Task requirements: Determine how many lines in the entries below include the word "canvas", and reply with that number alone.

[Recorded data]
--
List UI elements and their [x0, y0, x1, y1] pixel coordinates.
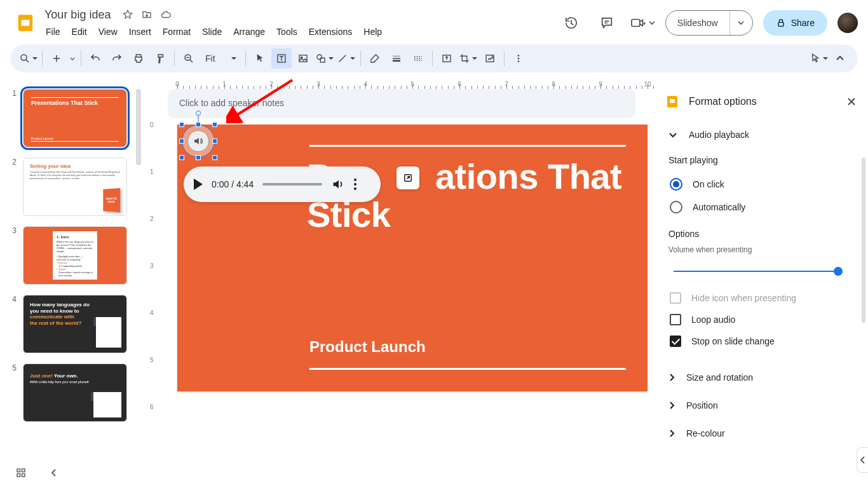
resize-handle[interactable]	[212, 122, 217, 127]
slides-logo[interactable]	[10, 13, 41, 33]
checkbox-loop-audio[interactable]: Loop audio	[668, 309, 857, 330]
filmstrip-scrollbar[interactable]	[136, 89, 141, 165]
menu-format[interactable]: Format	[158, 24, 196, 39]
line-button[interactable]	[336, 48, 356, 69]
section-recolour[interactable]: Re-colour	[662, 419, 863, 447]
new-slide-button[interactable]	[46, 48, 67, 69]
menu-arrange[interactable]: Arrange	[228, 24, 270, 39]
checkbox-hide-icon: Hide icon when presenting	[668, 287, 857, 309]
sidepanel-scrollbar[interactable]	[862, 158, 865, 323]
search-menu-button[interactable]	[18, 48, 38, 69]
shape-button[interactable]	[315, 48, 335, 69]
undo-button[interactable]	[85, 48, 105, 69]
move-icon[interactable]	[141, 9, 153, 20]
svg-rect-23	[670, 99, 675, 103]
share-button[interactable]: Share	[763, 10, 827, 36]
menubar: File Edit View Insert Format Slide Arran…	[41, 24, 559, 39]
select-tool-button[interactable]	[250, 48, 270, 69]
crop-button[interactable]	[458, 48, 478, 69]
zoom-out-button[interactable]	[179, 48, 199, 69]
border-dash-button[interactable]	[408, 48, 428, 69]
slideshow-dropdown[interactable]	[729, 11, 752, 35]
volume-icon[interactable]	[331, 177, 345, 191]
resize-handle[interactable]	[212, 139, 217, 144]
slide-thumb-5[interactable]: Just one! Your own. #With a little help …	[23, 363, 127, 422]
border-color-button[interactable]	[365, 48, 385, 69]
slide-thumb-4[interactable]: How many languages do you need to know t…	[23, 295, 127, 353]
slideshow-button[interactable]: Slideshow	[666, 11, 729, 35]
section-size-rotation[interactable]: Size and rotation	[662, 363, 863, 391]
star-icon[interactable]	[122, 9, 133, 20]
ruler-horizontal: 012345678910	[160, 76, 654, 89]
grid-view-icon[interactable]	[15, 467, 27, 478]
resize-handle[interactable]	[179, 139, 184, 144]
menu-extensions[interactable]: Extensions	[304, 24, 357, 39]
pointer-mode-button[interactable]	[808, 48, 829, 69]
audio-seek-bar[interactable]	[262, 183, 322, 186]
new-slide-dropdown[interactable]	[68, 48, 77, 69]
section-audio-playback[interactable]: Audio playback	[662, 121, 863, 149]
menu-slide[interactable]: Slide	[197, 24, 227, 39]
canvas-area[interactable]: 012345678910 0123456 Presentations ThatS…	[142, 76, 654, 488]
menu-edit[interactable]: Edit	[67, 24, 92, 39]
resize-handle[interactable]	[212, 155, 217, 160]
menu-help[interactable]: Help	[358, 24, 387, 39]
history-icon[interactable]	[559, 10, 584, 36]
resize-handle[interactable]	[196, 155, 201, 160]
replace-image-button[interactable]	[437, 48, 457, 69]
insert-image-button[interactable]	[293, 48, 313, 69]
slide-thumb-1[interactable]: Presentations That Stick Product Launch	[23, 89, 127, 147]
account-avatar[interactable]	[837, 13, 858, 33]
ruler-vertical: 0123456	[142, 89, 160, 488]
popout-button[interactable]	[397, 166, 419, 189]
collapse-sidepanel-button[interactable]	[857, 447, 868, 473]
audio-time: 0:00 / 4:44	[212, 179, 254, 189]
section-position[interactable]: Position	[662, 391, 863, 419]
close-panel-button[interactable]	[846, 97, 857, 107]
lock-icon	[776, 18, 786, 28]
slide-subtitle[interactable]: Product Launch	[309, 338, 426, 356]
audio-object[interactable]	[182, 125, 215, 158]
reset-image-button[interactable]	[480, 48, 500, 69]
checkbox-stop-on-change[interactable]: Stop on slide change	[668, 330, 857, 352]
thumb-number: 5	[9, 363, 17, 422]
cloud-icon[interactable]	[160, 9, 172, 20]
volume-slider[interactable]	[674, 266, 839, 277]
menu-tools[interactable]: Tools	[271, 24, 302, 39]
resize-handle[interactable]	[179, 122, 184, 127]
speaker-notes[interactable]: Click to add speaker notes	[168, 89, 635, 118]
radio-on-click[interactable]: On click	[668, 173, 857, 196]
resize-handle[interactable]	[196, 122, 201, 127]
options-label: Options	[668, 219, 857, 241]
slide-thumb-3[interactable]: 1. IntroWhat's the one thing you want to…	[23, 226, 127, 285]
chevron-left-icon[interactable]	[50, 468, 58, 477]
print-button[interactable]	[128, 48, 149, 69]
redo-button[interactable]	[107, 48, 127, 69]
svg-point-14	[517, 58, 519, 60]
svg-rect-18	[17, 474, 20, 477]
svg-point-4	[21, 55, 27, 60]
chevron-right-icon	[668, 373, 675, 382]
more-button[interactable]	[508, 48, 529, 69]
slide-thumb-2[interactable]: Selling your idea Created in partnership…	[23, 158, 127, 216]
radio-icon	[670, 201, 682, 214]
doc-title[interactable]: Your big idea	[41, 7, 114, 23]
text-box-button[interactable]	[271, 48, 292, 69]
slide-canvas[interactable]: Presentations ThatStick Product Launch	[177, 125, 648, 391]
play-button[interactable]	[194, 179, 203, 190]
paint-format-button[interactable]	[150, 48, 170, 69]
audio-more-button[interactable]	[354, 179, 356, 190]
menu-view[interactable]: View	[93, 24, 123, 39]
rotate-handle[interactable]	[196, 111, 201, 116]
border-weight-button[interactable]	[386, 48, 407, 69]
resize-handle[interactable]	[179, 155, 184, 160]
radio-automatically[interactable]: Automatically	[668, 196, 857, 219]
menu-insert[interactable]: Insert	[124, 24, 156, 39]
comments-icon[interactable]	[594, 10, 620, 36]
menu-file[interactable]: File	[41, 24, 65, 39]
hide-menus-button[interactable]	[830, 48, 850, 69]
meet-icon[interactable]	[630, 10, 655, 36]
audio-player: 0:00 / 4:44	[184, 166, 381, 202]
zoom-level-dropdown[interactable]: Fit	[200, 48, 241, 69]
svg-rect-1	[22, 20, 30, 26]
--
Expected output: 2